Но сердце не отпускает
На воле дождик прошел, но очень дуло – где-то на Ла-Манше буря. И я попал в полосу ветра и почувствовал, как все во мне вдруг оледенело, и вязаная шкурка не защитила меня. Я шел, увертываясь, поворачивая головой из стороны в сторону, но из полосы ветра не выходил.

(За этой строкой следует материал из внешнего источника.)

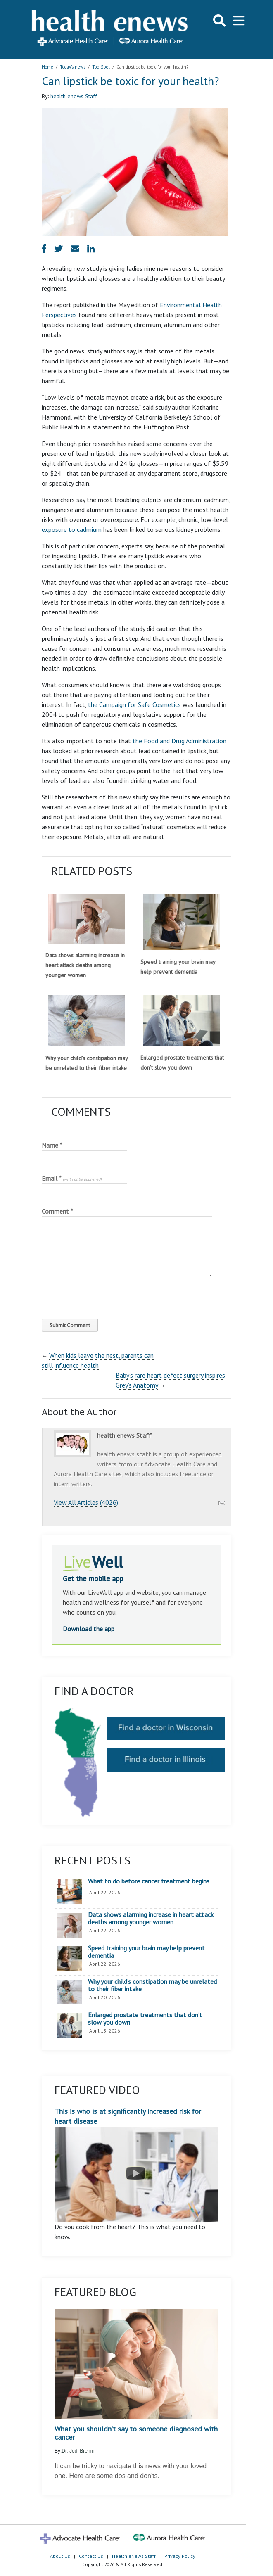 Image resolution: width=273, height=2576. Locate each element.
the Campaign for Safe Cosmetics (134, 704)
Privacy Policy (179, 2556)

Подойдя к дому, я заметил, что входная дверь и лестница освещены, точно только что кто-то вышел, и в свете фонаря на тротуаре какие-то женщины: они говорят между собой, не то совещаясь, не то сообщая подробности о известном только им. И когда я поравнялся, они не обратили на меня никакого внимания, точно меня и не было, и продолжают разговор о своем. И я вдруг вспомнил, что однажды я видел этих женщин, и так же они что-то говорили, занятые своим, и это было в такой же поздний час – на Eglise d’Auteuil пробило полночь. Но когда это было и что это значит, я не мог припомнить.
Я поднялся к себе, поставил кипяток и за чаем опять раздумался, но не о словах и книгах, а где и когда я видел этих странных женщин. И невольно стал прислушиваться.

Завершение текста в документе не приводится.